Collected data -

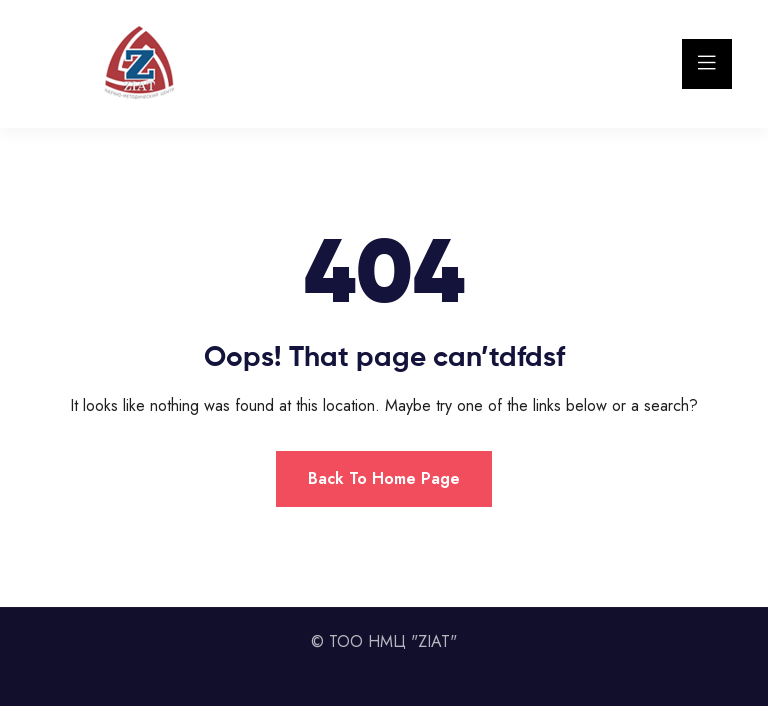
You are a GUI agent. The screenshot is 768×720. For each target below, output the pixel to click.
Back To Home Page (384, 478)
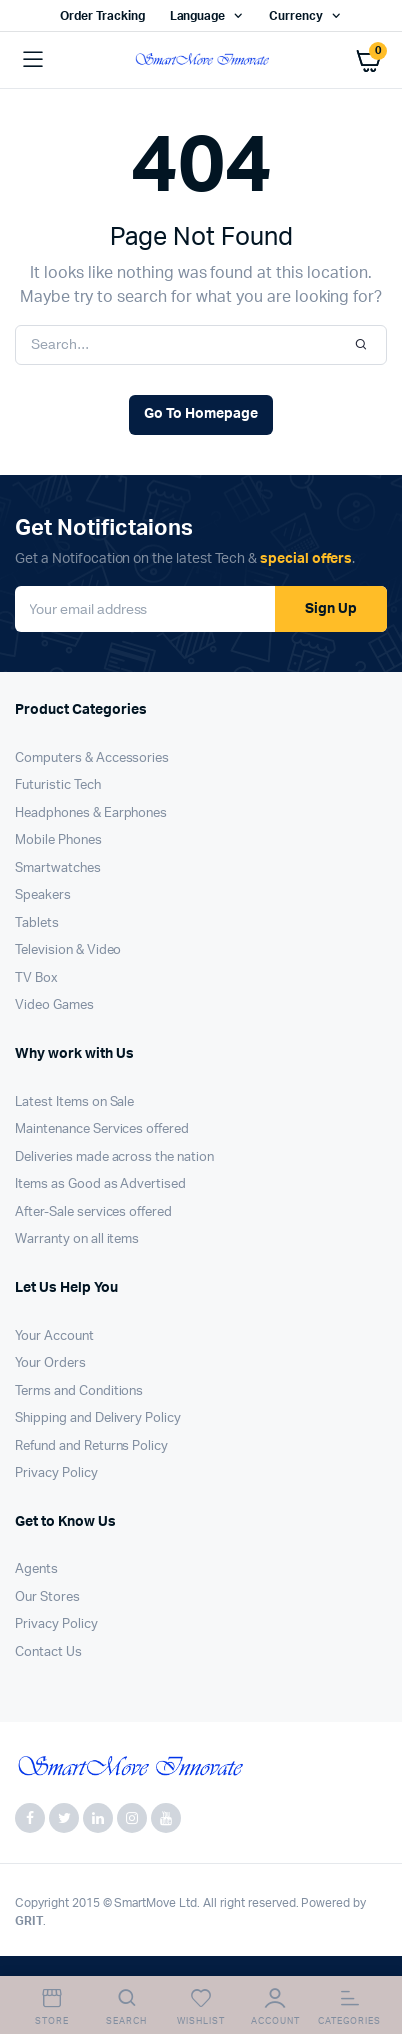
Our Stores (47, 1597)
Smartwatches (58, 868)
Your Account (54, 1336)
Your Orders (50, 1363)
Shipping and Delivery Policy (98, 1418)
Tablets (37, 923)
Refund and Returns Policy (91, 1446)
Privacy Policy (56, 1473)
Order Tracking (102, 16)
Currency (296, 16)
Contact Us (48, 1652)
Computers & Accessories (92, 758)
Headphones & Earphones (91, 813)
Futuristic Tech (58, 785)
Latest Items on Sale (74, 1102)
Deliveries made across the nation (114, 1157)
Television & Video (68, 950)
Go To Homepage (201, 414)
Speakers (43, 895)
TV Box (36, 978)
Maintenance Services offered (102, 1129)
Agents (36, 1569)
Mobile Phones (58, 840)
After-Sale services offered (93, 1212)
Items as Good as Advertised (100, 1184)
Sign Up (331, 609)
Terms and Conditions (79, 1391)
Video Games (54, 1005)
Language (198, 16)
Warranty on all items (77, 1239)
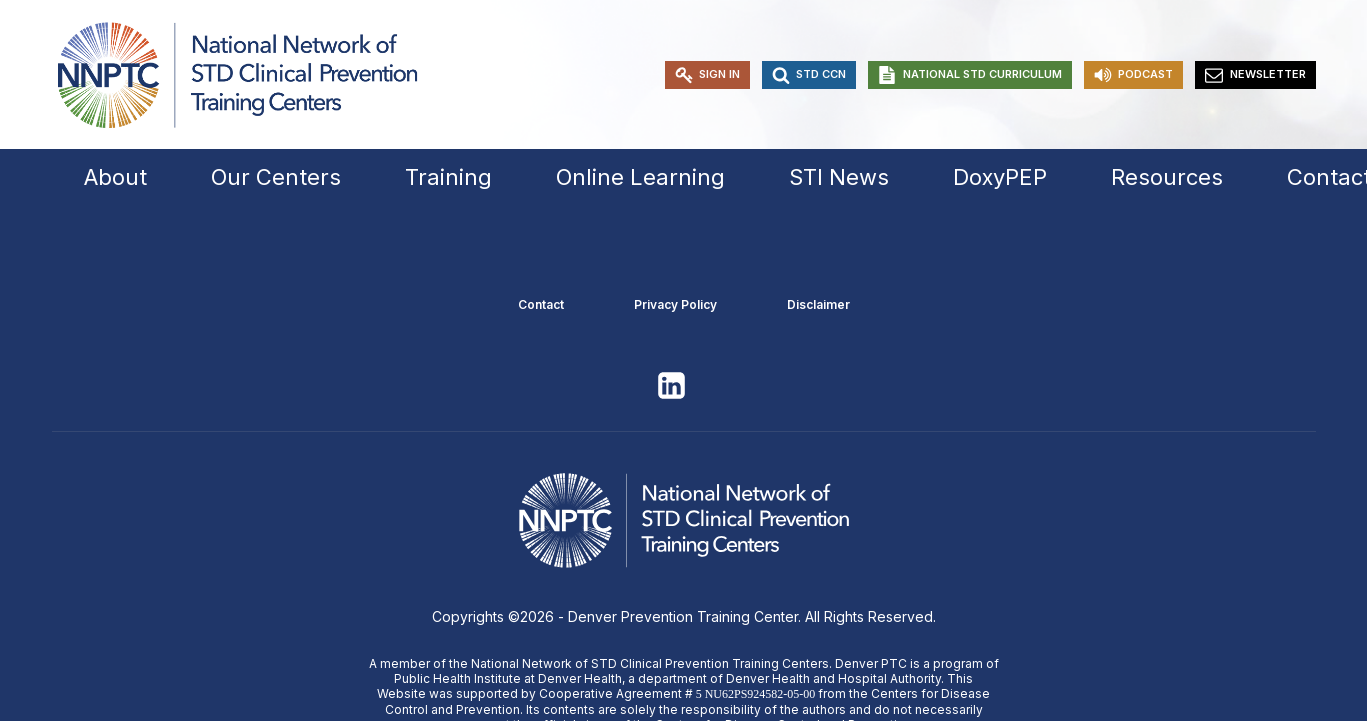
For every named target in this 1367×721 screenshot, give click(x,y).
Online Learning (640, 177)
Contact (541, 304)
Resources (1167, 177)
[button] (707, 75)
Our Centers (276, 177)
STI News (839, 177)
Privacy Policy (675, 304)
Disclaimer (818, 304)
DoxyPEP (1000, 177)
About (115, 177)
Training (448, 177)
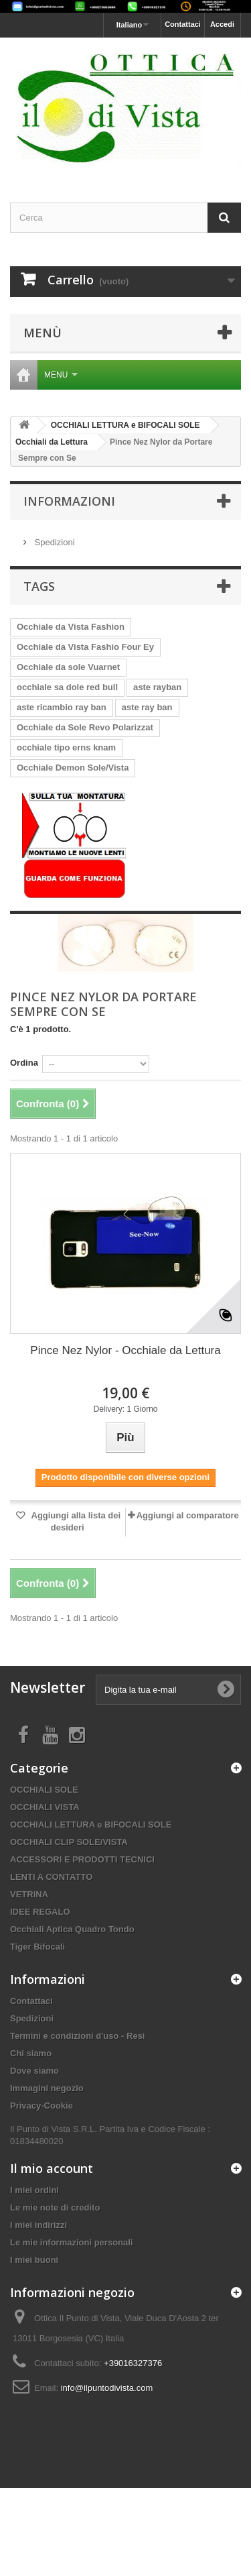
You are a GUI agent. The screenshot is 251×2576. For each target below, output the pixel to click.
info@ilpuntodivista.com (107, 2388)
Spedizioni (53, 542)
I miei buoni (34, 2260)
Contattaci (183, 24)
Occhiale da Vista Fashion (70, 627)
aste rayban (157, 687)
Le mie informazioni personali (71, 2242)
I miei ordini (34, 2190)
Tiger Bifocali (37, 1947)
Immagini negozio (47, 2088)
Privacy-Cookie (41, 2106)
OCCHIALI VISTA (45, 1807)
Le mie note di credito (55, 2207)
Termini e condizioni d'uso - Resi (77, 2036)
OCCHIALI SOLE (44, 1790)
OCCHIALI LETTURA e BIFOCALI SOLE (90, 1824)
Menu (61, 375)
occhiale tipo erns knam (66, 747)
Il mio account (51, 2168)
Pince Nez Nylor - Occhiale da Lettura (125, 1350)
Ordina (24, 1063)
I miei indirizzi (38, 2225)
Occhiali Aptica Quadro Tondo (72, 1929)
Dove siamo (34, 2071)
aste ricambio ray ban (61, 707)
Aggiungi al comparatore (188, 1515)
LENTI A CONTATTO (51, 1877)
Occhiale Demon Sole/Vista (73, 768)
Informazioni (69, 501)
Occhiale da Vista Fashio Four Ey (85, 647)
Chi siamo (31, 2053)
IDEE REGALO (40, 1912)
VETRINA (29, 1894)
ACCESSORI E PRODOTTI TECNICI (82, 1859)
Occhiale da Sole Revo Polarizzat (85, 727)
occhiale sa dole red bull (67, 687)
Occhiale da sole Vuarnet (68, 667)
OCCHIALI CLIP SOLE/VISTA (69, 1842)
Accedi (222, 24)
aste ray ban (147, 707)
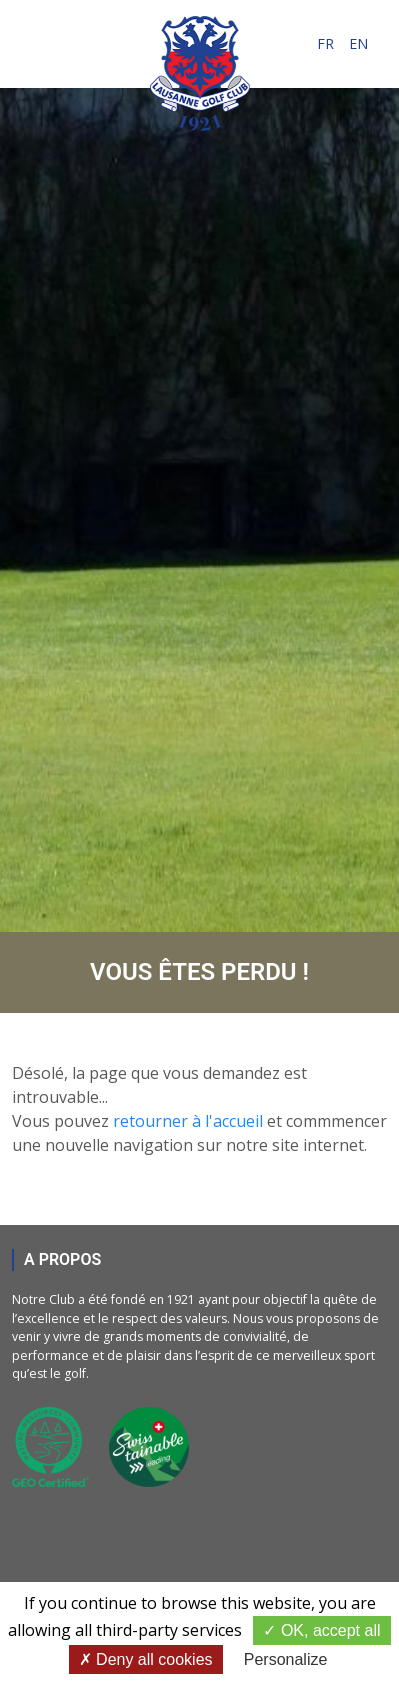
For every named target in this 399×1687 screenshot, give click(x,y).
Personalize (286, 1659)
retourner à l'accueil (188, 1121)
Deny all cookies (146, 1659)
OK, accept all (321, 1630)
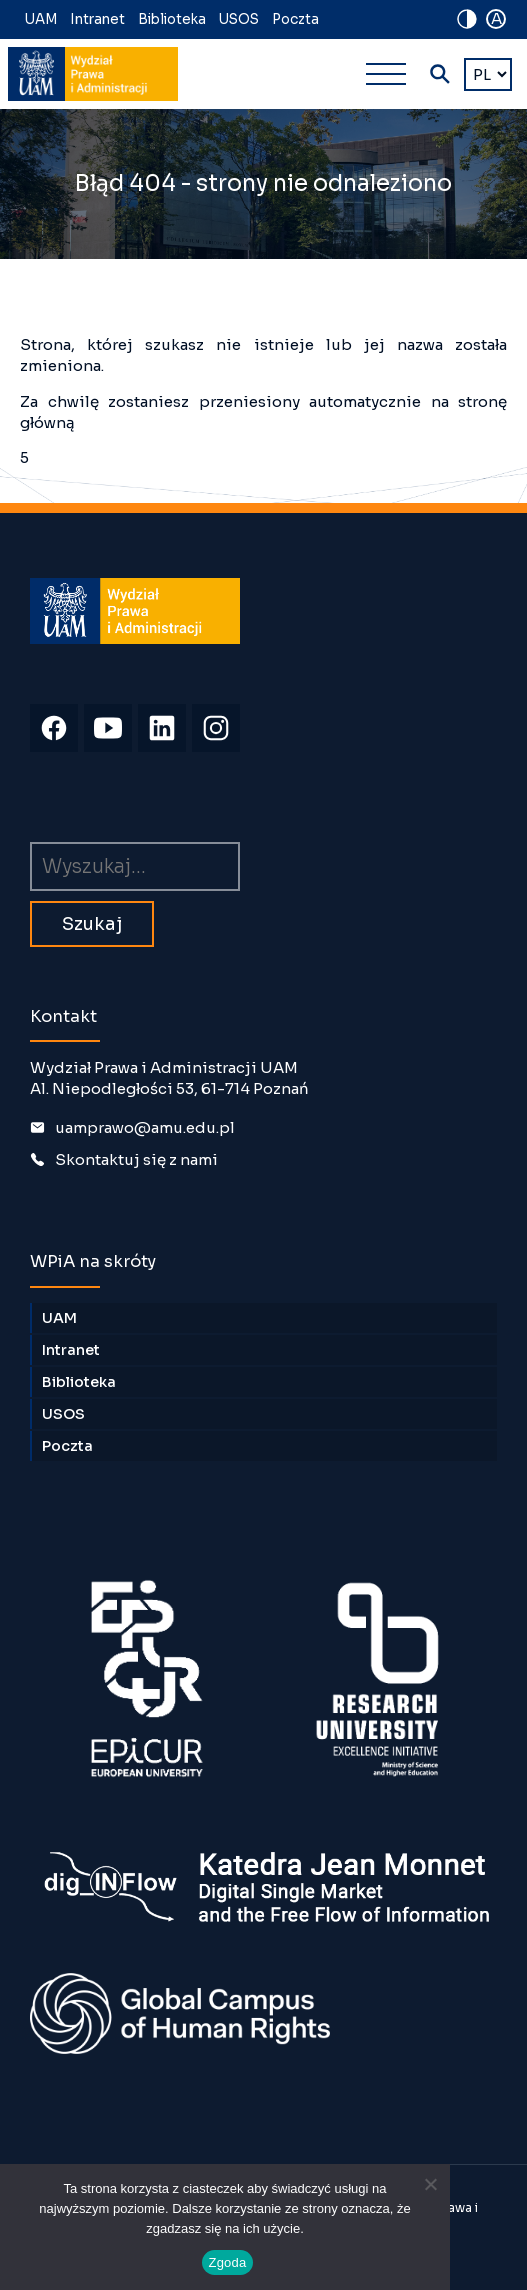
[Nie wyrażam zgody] (430, 2184)
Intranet (97, 19)
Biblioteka (172, 19)
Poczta (295, 19)
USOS (239, 19)
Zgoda (227, 2262)
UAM (41, 19)
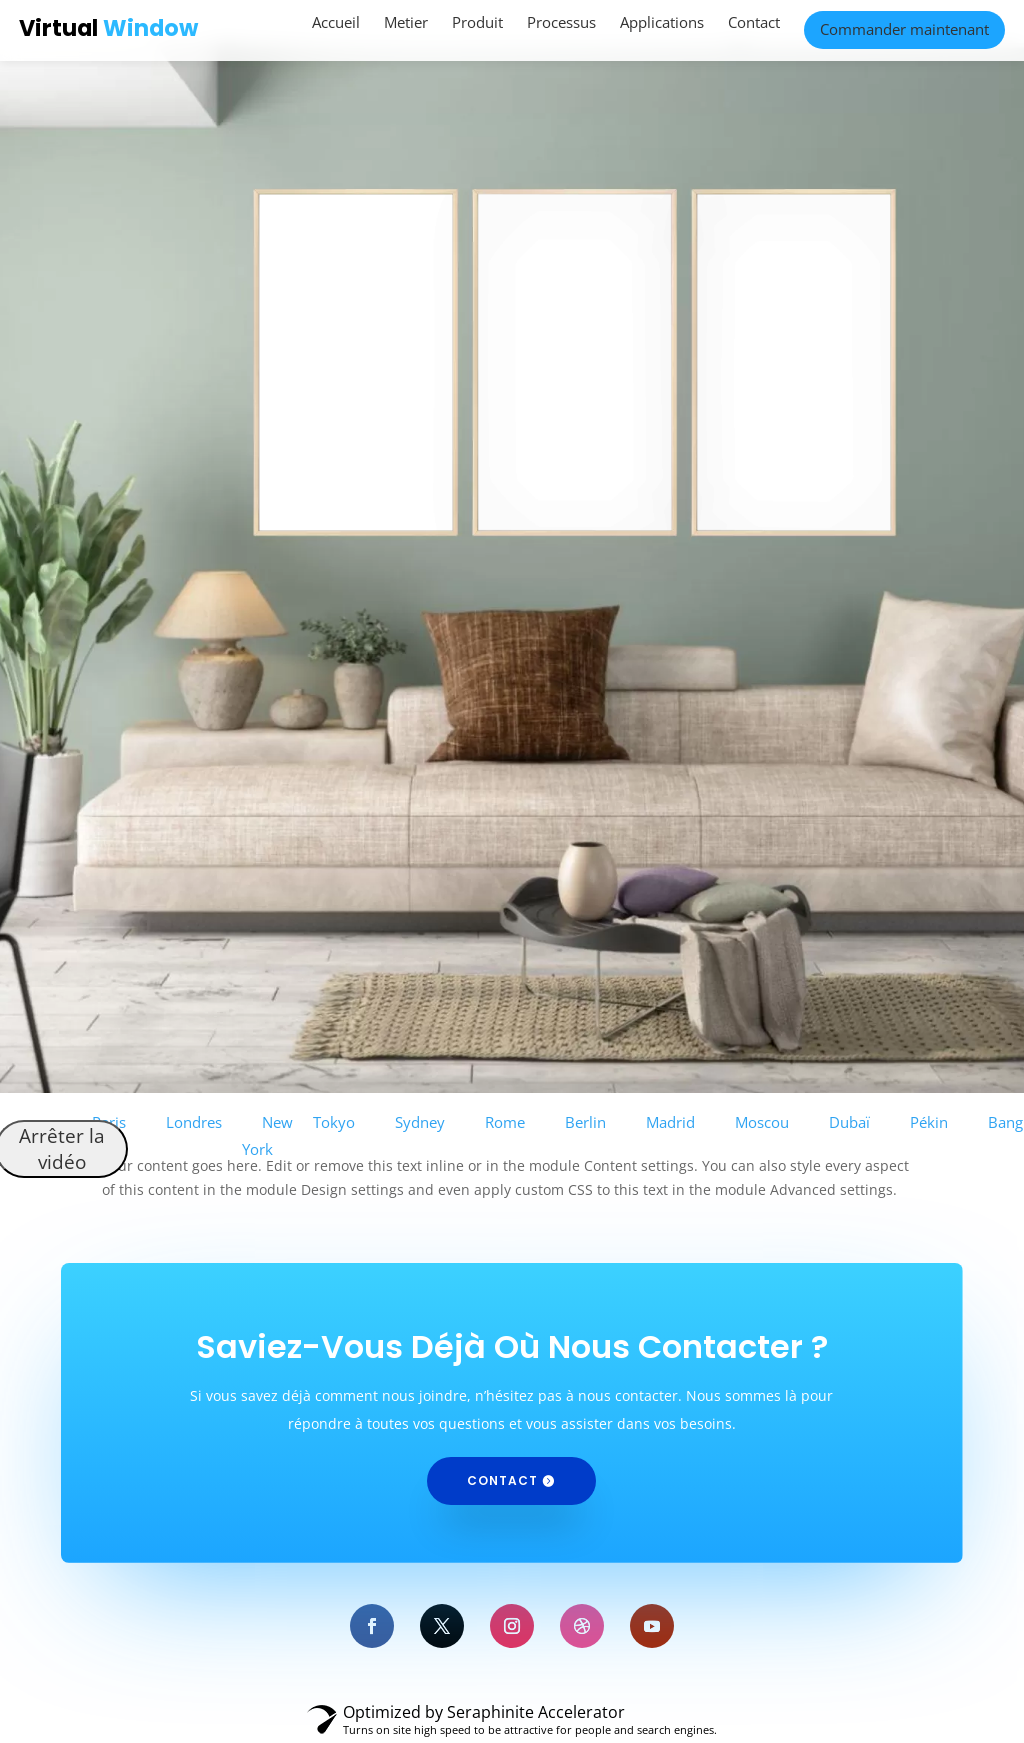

Work to complete - Scan the entries above and copy each line where "Sale" occurs.

Response below -
Latest Items on Sale (74, 1102)
After-Sale services offered (93, 1212)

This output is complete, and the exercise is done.